Exercise objective
Copy out the entries that follow exactly, leaving every picture behind.

Data for processing
>>>>>
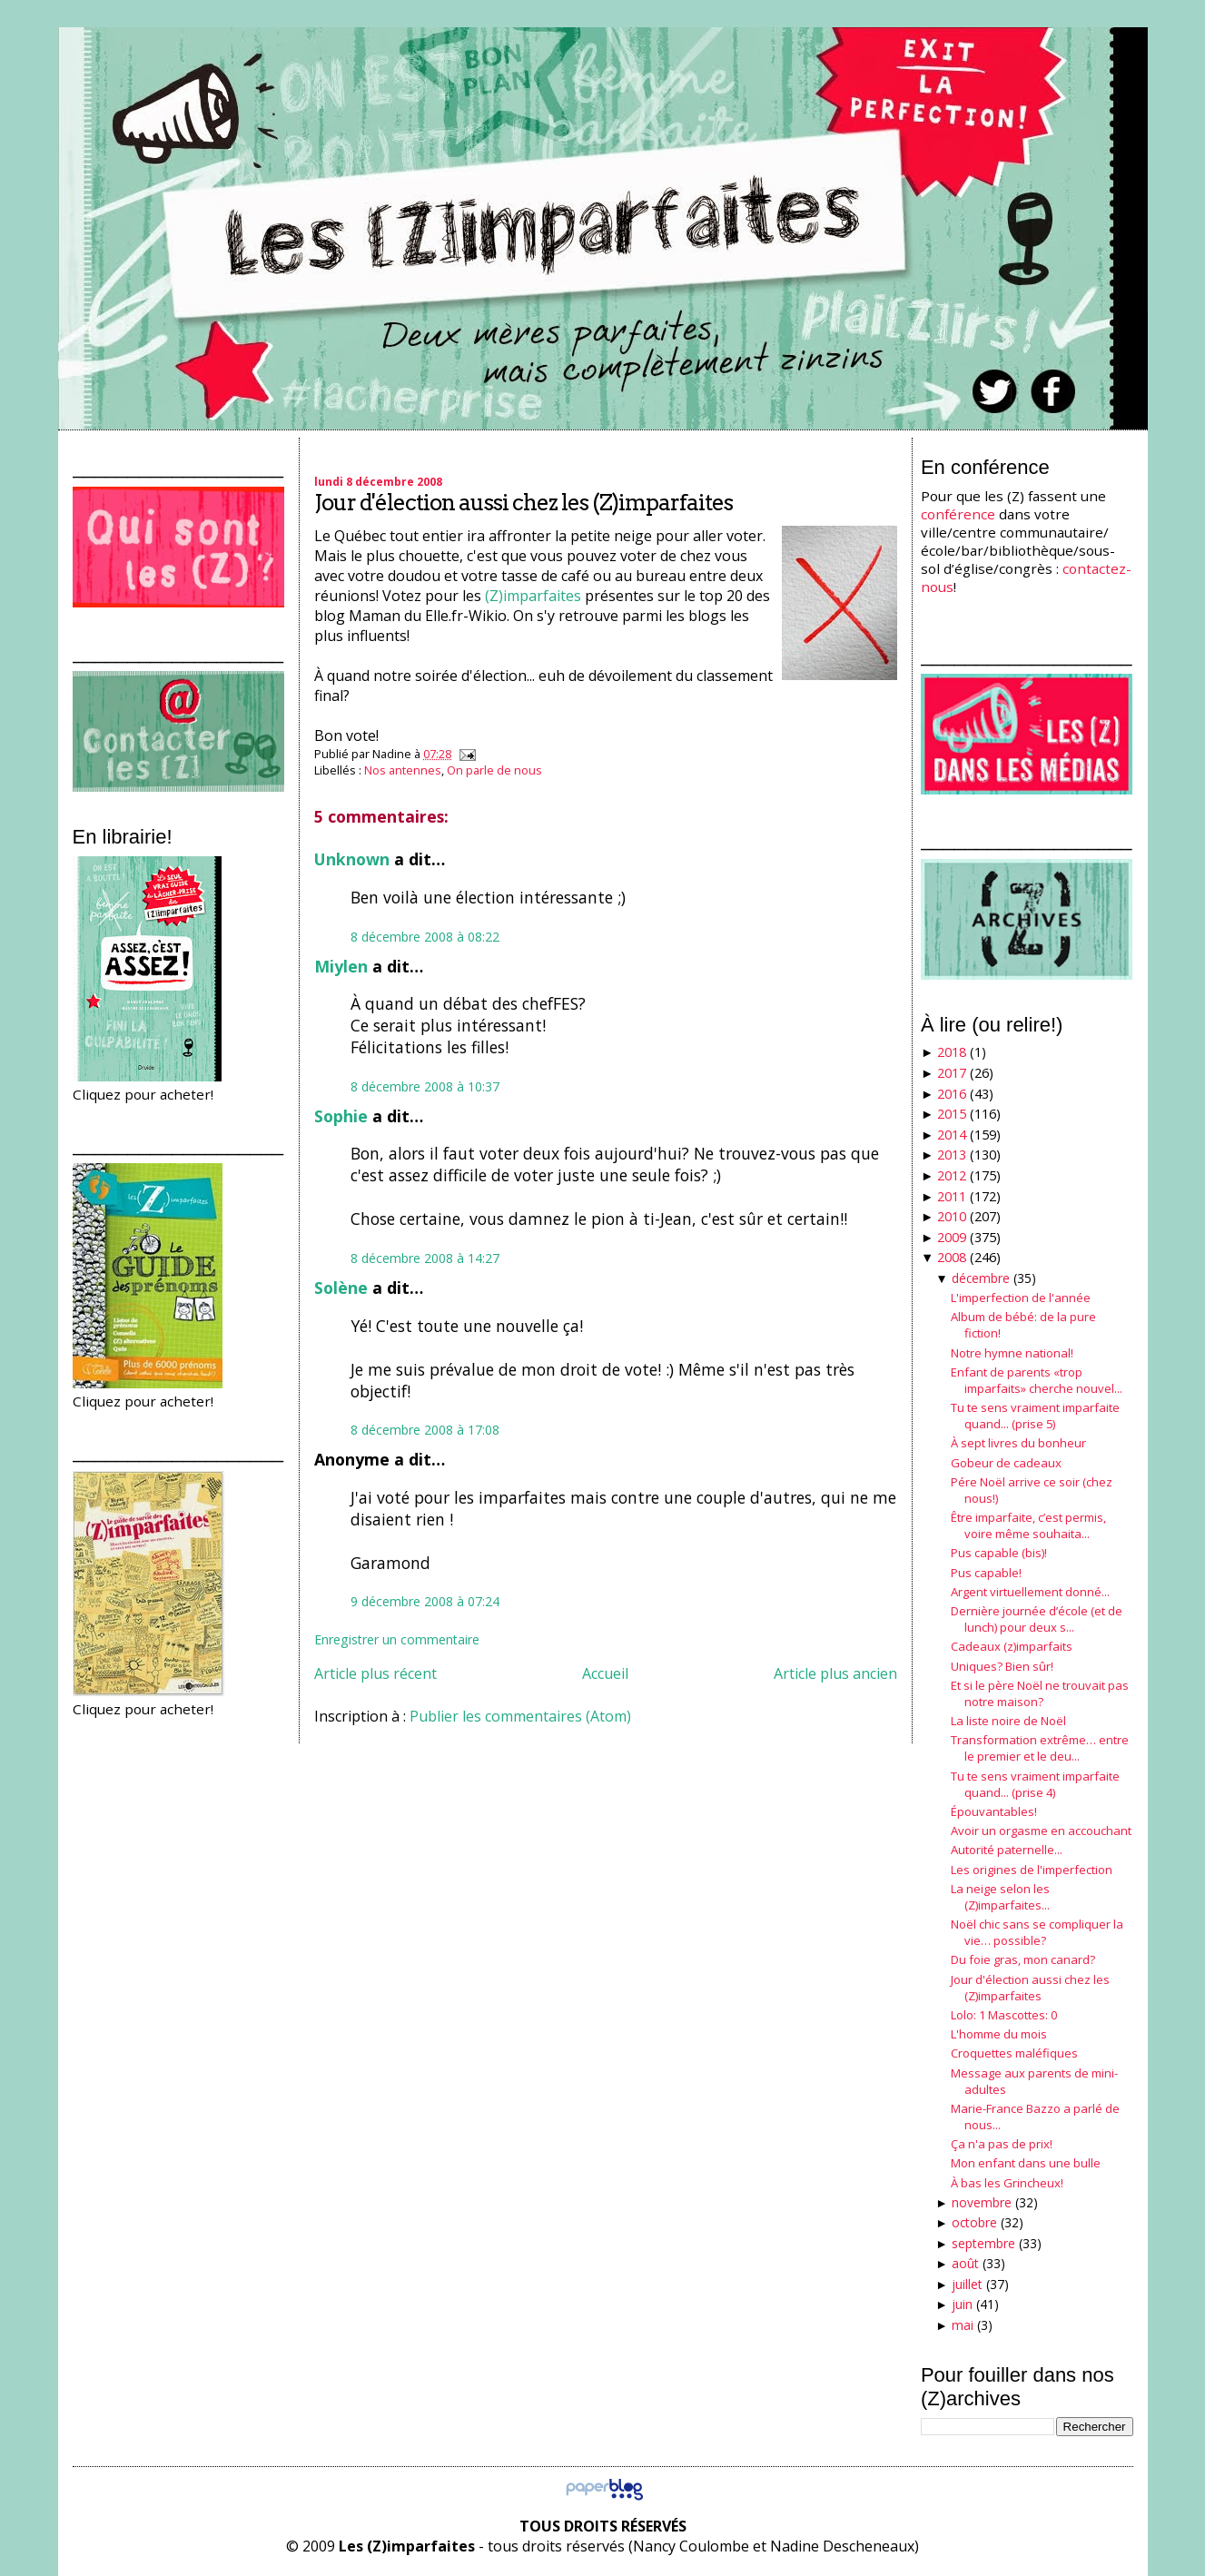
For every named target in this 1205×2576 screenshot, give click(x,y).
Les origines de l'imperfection (1031, 1869)
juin (962, 2304)
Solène (341, 1287)
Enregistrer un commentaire (396, 1639)
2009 (951, 1237)
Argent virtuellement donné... (1030, 1592)
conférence (958, 514)
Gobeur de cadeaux (1006, 1463)
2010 (951, 1216)
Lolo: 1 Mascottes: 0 (1004, 2015)
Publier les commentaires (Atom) (520, 1716)
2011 (951, 1196)
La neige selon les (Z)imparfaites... (1000, 1896)
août (965, 2263)
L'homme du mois (999, 2034)
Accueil (605, 1673)
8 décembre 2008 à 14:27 (425, 1258)
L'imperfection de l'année (1021, 1297)
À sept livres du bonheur (1018, 1443)
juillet (967, 2284)
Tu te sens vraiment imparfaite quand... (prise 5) (1035, 1415)
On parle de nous (494, 770)
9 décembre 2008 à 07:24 (425, 1601)
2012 (951, 1175)
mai (962, 2325)
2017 (951, 1072)
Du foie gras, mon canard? (1023, 1959)
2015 (951, 1113)
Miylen (341, 966)
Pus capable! (986, 1572)
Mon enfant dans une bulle (1026, 2163)
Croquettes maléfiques (1014, 2053)
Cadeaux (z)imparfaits (1011, 1646)
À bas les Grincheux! (1007, 2183)
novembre (982, 2202)
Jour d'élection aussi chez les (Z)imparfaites (523, 502)
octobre (974, 2222)
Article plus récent (375, 1673)
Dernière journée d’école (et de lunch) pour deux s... (1036, 1619)
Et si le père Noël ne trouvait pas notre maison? (1040, 1693)
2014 (951, 1134)
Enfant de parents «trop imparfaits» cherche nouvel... (1036, 1380)
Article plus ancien (835, 1673)
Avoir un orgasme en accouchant (1041, 1830)
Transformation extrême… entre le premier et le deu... (1040, 1748)
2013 (951, 1154)
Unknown (352, 859)
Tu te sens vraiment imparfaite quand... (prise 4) (1035, 1784)
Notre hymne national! (1012, 1353)
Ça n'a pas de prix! (1001, 2144)
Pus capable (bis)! (999, 1553)
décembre (981, 1278)
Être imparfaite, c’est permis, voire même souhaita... (1028, 1525)
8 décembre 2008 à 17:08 (425, 1429)
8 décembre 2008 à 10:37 (425, 1086)
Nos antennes (402, 770)
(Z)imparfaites (533, 596)
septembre (983, 2243)
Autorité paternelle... (1006, 1849)
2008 (951, 1257)
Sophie (341, 1116)
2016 (951, 1093)
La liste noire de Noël (1008, 1720)
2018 (951, 1052)
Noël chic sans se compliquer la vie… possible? (1037, 1932)
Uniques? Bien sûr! (1002, 1666)
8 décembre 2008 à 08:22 (425, 936)
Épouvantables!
<<<<<
Reply to the task
For every named target in this 1205×2576 screenshot, give click(x,y).
Les origines de l'imperfection (1031, 1869)
juin (962, 2304)
Solène (341, 1287)
Enregistrer un commentaire (396, 1639)
2009 (951, 1237)
Argent virtuellement donné... (1030, 1592)
conférence (958, 514)
Gobeur de cadeaux (1006, 1463)
2010 (951, 1216)
Lolo: 1 Mascottes: 0 (1004, 2015)
Publier les commentaires (Atom) (520, 1716)
2011 (951, 1196)
La neige selon les (Z)imparfaites... (1000, 1896)
août (965, 2263)
L'homme du mois (999, 2034)
Accueil (605, 1673)
8 décembre 2008 à 14:27 (425, 1258)
L'imperfection de l'année (1021, 1297)
À sept livres du bonheur (1018, 1443)
juillet (967, 2284)
Tu te sens vraiment imparfaite quand... (prise 5) (1035, 1415)
On parle de nous (494, 770)
9 décembre 2008 à 07:24 (425, 1601)
2012 (951, 1175)
mai (962, 2325)
2017 (951, 1072)
Du foie gras, mon canard? (1023, 1959)
2015 (951, 1113)
Miylen (341, 966)
Pus capable! (986, 1572)
Mon enfant dans une bulle (1026, 2163)
Croquettes maléfiques (1014, 2053)
Cadeaux (z)imparfaits (1011, 1646)
À bas les Grincheux! (1007, 2183)
novembre (982, 2202)
Jour d'élection aussi chez les (Z)imparfaites (523, 502)
octobre (974, 2222)
Article plus récent (375, 1673)
Dernière journée d’école (et de lunch) pour deux s... (1036, 1619)
Et si le père Noël ne trouvait pas notre maison? (1040, 1693)
2014 (951, 1134)
Enfant de parents «trop imparfaits» cherche nouvel... (1036, 1380)
Article plus ancien (835, 1673)
Avoir un orgasme en accouchant (1041, 1830)
Transformation extrême… entre le premier et le deu... (1040, 1748)
2013 (951, 1154)
Unknown (352, 859)
Tu te sens vraiment imparfaite quand... (prise 4) (1035, 1784)
Notre hymne national! (1012, 1353)
Ça n'a pas de prix! (1001, 2144)
Pus capable (bis)! (999, 1553)
décembre (981, 1278)
Être imparfaite, c’est permis, voire même souhaita... (1028, 1525)
8 décembre 2008 à 17:08 (425, 1429)
8 décembre 2008 à 10:37 (425, 1086)
Nos antennes (402, 770)
(Z)imparfaites (533, 596)
septembre (983, 2243)
Autorité paternelle... (1006, 1849)
2008 (951, 1257)
Sophie (341, 1116)
2016 (951, 1093)
La liste noire de Noël (1008, 1720)
2018 (951, 1052)
Noël chic sans se compliquer la vie… possible? (1037, 1932)
Uniques? Bien sûr! (1002, 1666)
8 décembre 2008 à 08:22 (425, 936)
Épouvantables!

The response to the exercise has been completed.